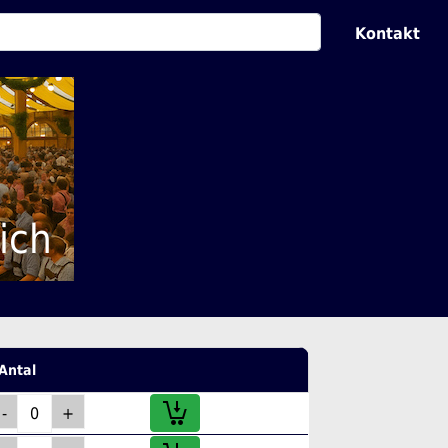
Kontakt
ich
Antal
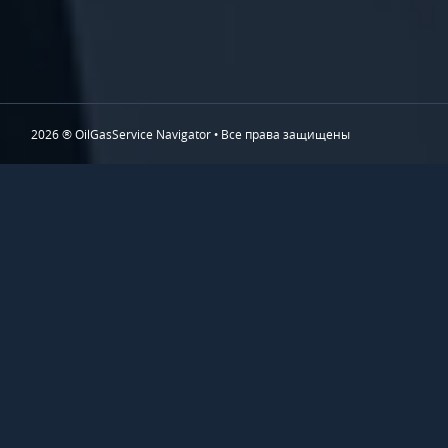
2026 ® OilGasService Navigator • Все права защищены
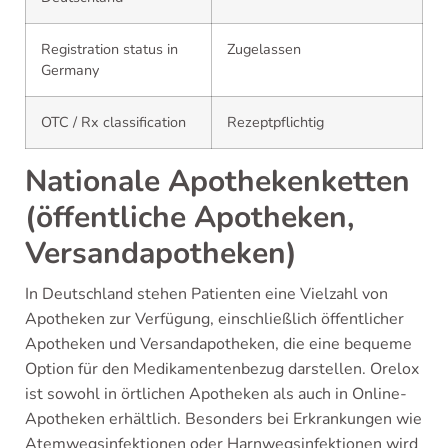
Registration status in
Zugelassen
Germany
OTC / Rx classification
Rezeptpflichtig
Nationale Apothekenketten
(öffentliche Apotheken,
Versandapotheken)
In Deutschland stehen Patienten eine Vielzahl von
Apotheken zur Verfügung, einschließlich öffentlicher
Apotheken und Versandapotheken, die eine bequeme
Option für den Medikamentenbezug darstellen. Orelox
ist sowohl in örtlichen Apotheken als auch in Online-
Apotheken erhältlich. Besonders bei Erkrankungen wie
Atemwegsinfektionen oder Harnwegsinfektionen wird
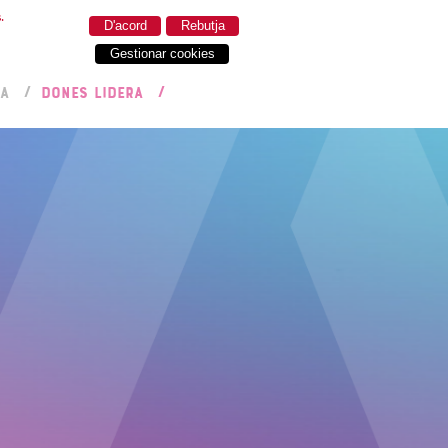
.
D'acord
Rebutja
Gestionar cookies
RA
DONES LIDERA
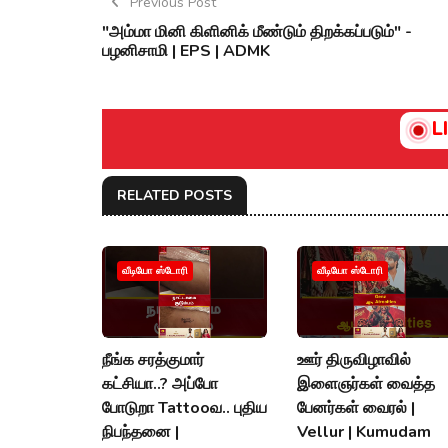
Previous Post
"அம்மா மினி கிளினிக் மீண்டும் திறக்கப்படும்" -
பழனிசாமி | EPS | ADMK
L
RELATED POSTS
வீடியோ ஸ்டோரி
வீடியோ ஸ்டோரி
நீங்க சரத்குமார்
ஊர் திருவிழாவில்
கட்சியா..? அப்போ
இளைஞர்கள் வைத்த
போடுறா Tattooவ.. புதிய
பேனர்கள் வைரல் |
நிபந்தனை |
Vellur | Kumudam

• _Exercise_: If a line in the material above contains the word "Versandapotheken", copy it.

• _Task solution_:
Versandapotheken)
Apotheken und Versandapotheken, die eine bequeme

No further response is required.